Some theorize that the government doesn't want to decriminalize substances because of the profitability of the private prison system through the Corrections Corporation of America. The occupancy clauses of the CCA require states to keep their prisons full or pay a hefty fine. Considering the amount of lobbying allowed in Washington, it’s not inconceivable to think that state and federal governments are being bribed by lobbyists of private prison corporations to support legislature such as “the war on drugs” as a means of maintaining enough prisoners to meet the requirements of the occupancy clauses imposed by the Corrections Corporation of America and other private prison corporations.
In 2011 the Management and Training Corporation, which runs a state prison complex in Arizona, filed a claim against the Arizona Department of Corrections for not honoring its "lock up quotas" in the amount of $10 million and was awarded $3 million in damages and a guarantee to honor the 97% occupancy clause within 5 months. It’s not hard to see how this motivates states with poorer performing economies to perpetuate more arrests and lengthen sentences to avoid paying fines to the private prison corporation they’ve contracted.
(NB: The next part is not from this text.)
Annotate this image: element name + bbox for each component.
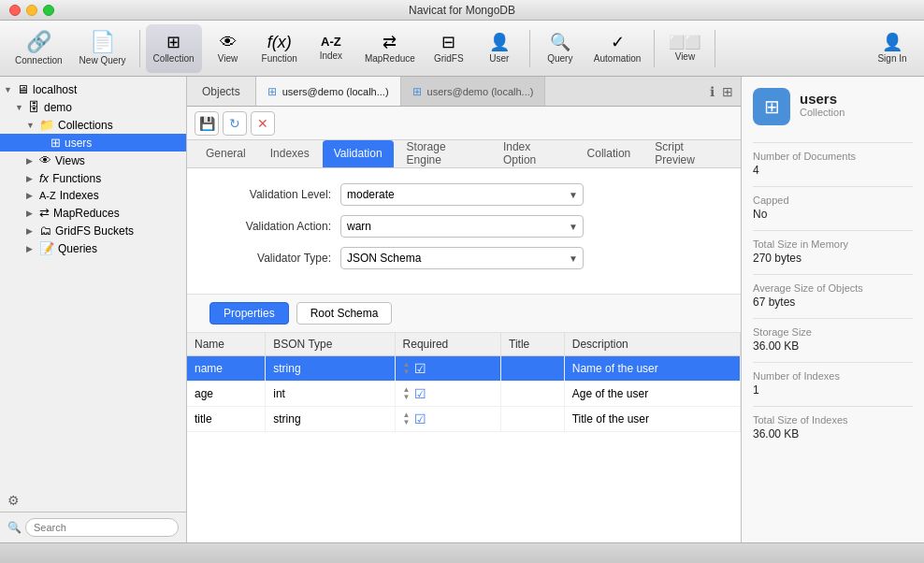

When taking into account how strongly pharmaceutical companies initially pushed opioids and the amount of people currently addicted, treatment and legalization seem to be the only means of mitigating the epidemic but is unlikely considering its contributions to “lock up quotas”. Criminalization has only served to ostracize and endanger addicts while allowing black market dealers and the private prison system to profit. Considering the amount of unnecessary fatalities from current legislature and the success rate of other governments who have decriminalized drugs we have little to lose in terms of morality and tens of thousands of lives annually that could potentially be saved. Pharmaceutical companies and prison systems have profited for decades on generations of people we’ve allowed to become addicted on an incredibly destructive substance. It seems the least we could do is allow addicts some respite in the form of regulated resources and treatment. Legalization would also discourage illegal trafficking by police departments as they would no longer be able to flip seized street heroin which users wouldn’t have to resort to anyway. This solution, however unlikely, seems to be our best hope at circumventing a growing epidemic but will likely never be implemented due to the profits current legislature and legislators make from lobbying from privatized prison corporations.